Harare — Zimbabwe's troubled shoe manufacturing sector has recovered its domestic market share in the past year mainly because of the depreciation of the local currency, First Merchant Bank of Zimbabwe (FMB) said in its latest quarterly review of the country's economy.
The liberalisation of the economy in 1991 resulted in an influx of cheap shoe imports into the country which caused the closure of some footwear manufacturing companies. But analysts say the depreciation of the Zimbabwe dollar, which has lost 134 percent of its value to the American greenback since 1997, has played a part in the industry's recovery.
The depreciation of the local dollar had led to a significant increase in the cost of importing footwear, resulting in a decline of imports during 1999. This enabled the local footwear industry to fill in the resultant gap.
"The footwear industry has suffered a number of casualties in recent years as subsidised footwear imports at prices that were frequently below local production costs affected the competitiveness of many shoe factories," the FMB said in a report for the quarter ending in September.
"Most came under severe pressure to increase productivity and efficiency to remain competitive.
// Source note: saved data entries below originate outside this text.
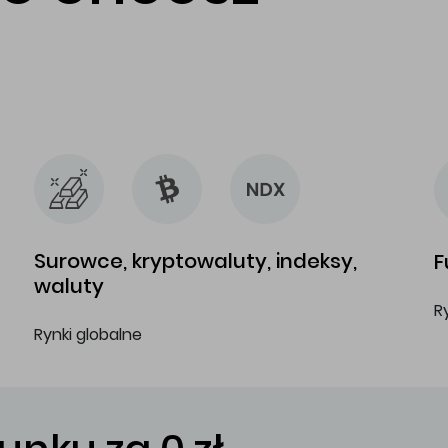
…
…
Surowce, kryptowaluty, indeksy,
F
waluty
R
Rynki globalne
More recently, the exchange rate changes in 1997 and 1998 added so significantly to import costs that the local firms were able to recover a large part of their former domestic market share."
The report said the local footwear manufacturing industry had also been able to increase its exports in the past year, though it did not give an expansion figures in both cases.
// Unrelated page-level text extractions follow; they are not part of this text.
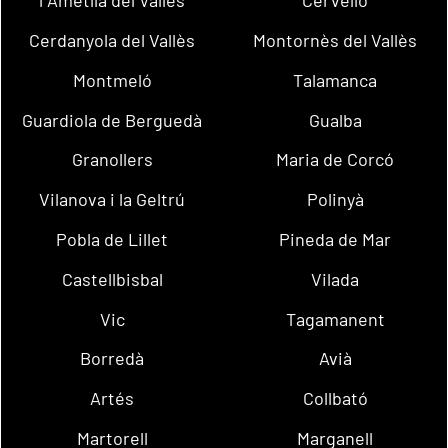
l´Ametlla del Vallès
Cervelló
Cerdanyola del Vallès
Montornès del Vallès
Montmeló
Talamanca
Guardiola de Berguedà
Gualba
Granollers
Maria de Corcó
Vilanova i la Geltrú
Polinyà
Pobla de Lillet
Pineda de Mar
Castellbisbal
Vilada
Vic
Tagamanent
Borredà
Avià
Artés
Collbató
Martorell
Marganell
However, Zimbabwe's harsh macroeconomic climate has continued to have a negative effect on the industry, with producer costs estimated to have risen by about 65,8 percent in the 12 months to June 1999.
The industry has also seen sharp increases in its wage bill in the past two years because of the country's high inflation, which has eroded workers' buying power and forced them to demand higher cost of living adjustments. Zimbabwe's annualised inflation soared to a new record high of 70,4 percent in October, up from 69,7 percent in September, with debilitating effects on both local companies and workers.
Because of the high operating costs, the industry has had to hike shoe prices, which increased by an average 5,4 percent a month from May to August this year.
"However, over a more extended period, average price increases have been sustained at figures well below the average for all consumer goods," the FMB report said, noting that price increases of consumer goods were 55 percent in the first seven months of this year.